Friday, October 4, 2013

Time for a Rant and a Rave -- Society and Gender Roles

I recently found myself in a situation where an individual went off on me about her "perceived" role of what I should or should not be doing at an event. It was very interesting. First, I am the CEO of 3L Publishing (, and this was a professional event. What this person got her knickers twisted over was interesting and inappropriate, but none the less she went off anyway. One of her major complaints involved why I was not processing payments and lifting books in boxes. I got to thinking about this complaint and realized there was a greater misunderstand and even a cultural issue about expectations about women.

I will start with this basic question to address the complaint: Have you ever seen a CEO at an event lifting boxes and processing orders? The CEO is the company figure head. I was there to meet and greet and represent the product. I hire people to lift boxes (because frankly I have a disability and cannot do it anyway), but the expectation that the company figure head should be on the floor doing the detailed work, which even in the office I don't do (I have an operations manager and she's awesome). Then it hit me! She saw this as women's work. Had I been a man, I seriously doubt she would have complained at all nor would she have expected I do the labor. I'm absolutely certain of this assertion. It was because I was a woman. A male CEO would have automatically carried greater respect (you can disagree but it's still a man's world).

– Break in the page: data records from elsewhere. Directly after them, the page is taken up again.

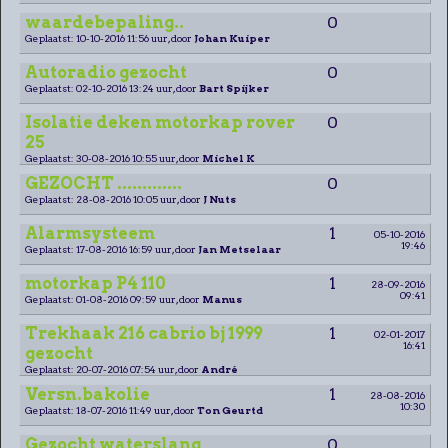
waardebepaling..
0
Geplaatst: 10-10-2016 11:56 uur, door
Johan Kuiper
Autoradio gezocht
0
Geplaatst: 02-10-2016 13:24 uur, door
Bart Spijker
Isolatie deken motorkap rover
0
25
Geplaatst: 30-08-2016 10:55 uur, door
Michel K
GEZOCHT .............
0
Geplaatst: 28-08-2016 10:05 uur, door
J Nuts
Alarmsysteem
1
05-10-2016
19:46
Geplaatst: 17-08-2016 16:59 uur, door
Jan Metselaar
motorkap P4 110
1
28-09-2016
09:41
Geplaatst: 01-08-2016 09:59 uur, door
Manus
Trekhaak 216 cabrio bj 1999
1
02-01-2017
16:41
gezocht
Geplaatst: 20-07-2016 07:54 uur, door
André
Versn.bakolie
1
28-08-2016
10:30
Geplaatst: 18-07-2016 11:49 uur, door
Ton Geurtd
Gezocht waterslang
0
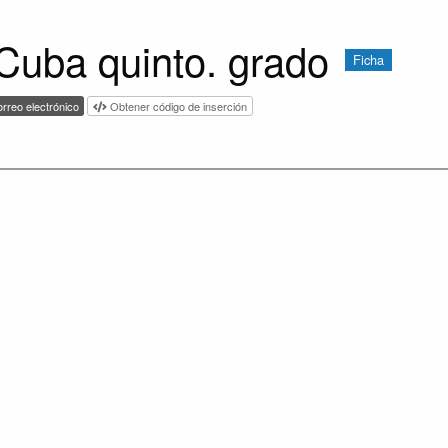
 Cuba quinto. grado
Ficha
rreo electrónico
Obtener código de inserción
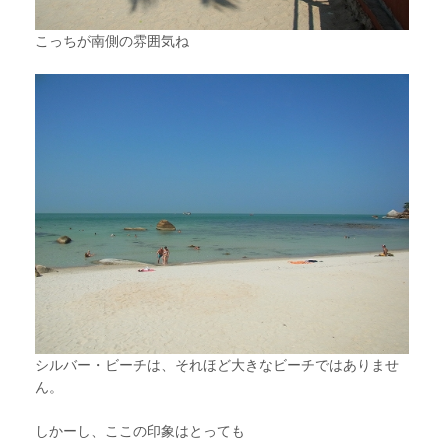
こっちが南側の雰囲気ね
シルバー・ビーチは、それほど大きなビーチではありませ
ん。
しかーし、ここの印象はとっても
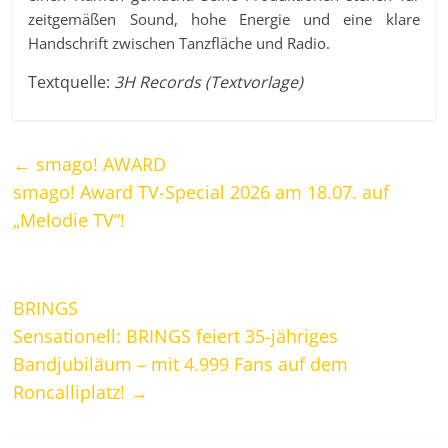
zeitgemäßen Sound, hohe Energie und eine klare
Handschrift zwischen Tanzfläche und Radio.
Textquelle:
3H Records (Textvorlage)
←
smago! AWARD
smago! Award TV-Special 2026 am 18.07. auf
„Melodie TV“!
BRINGS
Sensationell: BRINGS feiert 35-jähriges
Bandjubiläum – mit 4.999 Fans auf dem
Roncalliplatz!
→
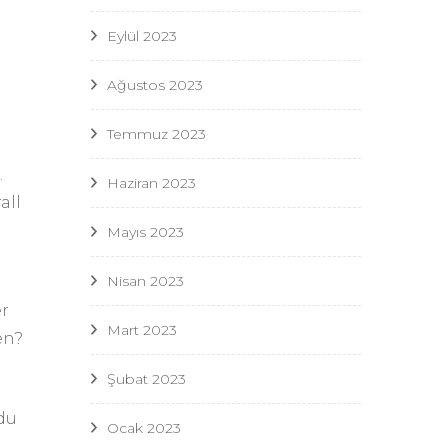
Eylül 2023
Ağustos 2023
Temmuz 2023
.
Haziran 2023
all
Mayıs 2023
Nisan 2023
r
Mart 2023
en?
Şubat 2023
|du
Ocak 2023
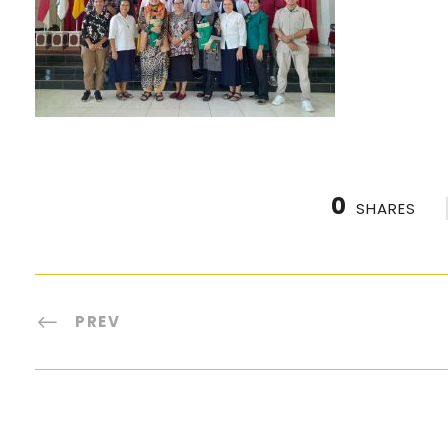
0
SHARES
PREV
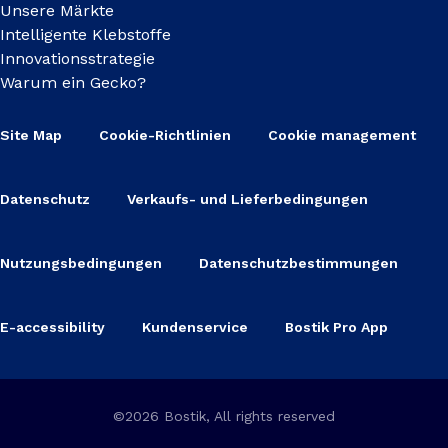
Unsere Märkte
Intelligente Klebstoffe
Innovationsstrategie
Warum ein Gecko?
Site Map
Cookie-Richtlinien
Cookie management
Datenschutz
Verkaufs- und Lieferbedingungen
Nutzungsbedingungen
Datenschutzbestimmungen
E-accessibility
Kundenservice
Bostik Pro App
©2026 Bostik, All rights reserved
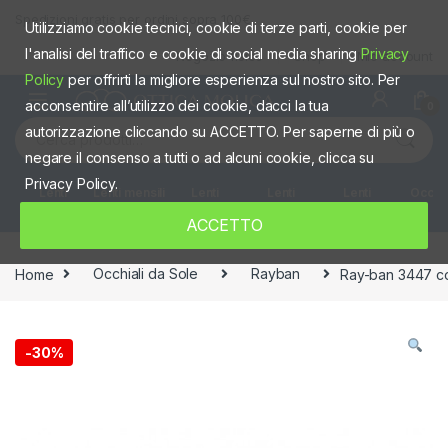
Skip to navigation
Skip to content
Spedizioni gratis per ordini sopra 100€
Utilizziamo cookie tecnici, cookie di terze parti, cookie per
l'analisi del traffico e cookie di social media sharing
Privacy
Negozio fisico
Shop
Mio account
Policy
per offrirti la migliore esperienza sul nostro sito. Per
acconsentire all’utilizzo dei cookie, dacci la tua
0
Cerca:
autorizzazione cliccando su ACCETTO. Per saperne di più o
negare il consenso a tutti o ad alcuni cookie, clicca su
Privacy Policy.
Lenti
Lenti mensili
Lenti
Lenti
Lenti
Occhia
giornaliere
quindicinali
Settimanali
colorate
ACCETTO
Home
Occhiali da Sole
Rayban
Ray-ban 3447 co
-
30%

Part of the problem is we still don't have a lot of female CEOs and business owners. The numbers have grown, but still we're behind, especially CEOs of major Fortune 100 companies. No CEO standing at a party in a business suit would have heard the complaint I heard. I have never been one to dwell on my gender as a hindrance, and I won't even today. Hard work and mental outlook and attitude always prevail over petty prejudice. But in evaluating that situation and wondering why someone would have made up such an unreasonable expectation of the company CEO, it realized why (well, at least partially why ... some people can have the perfect experience and still rain on the parade).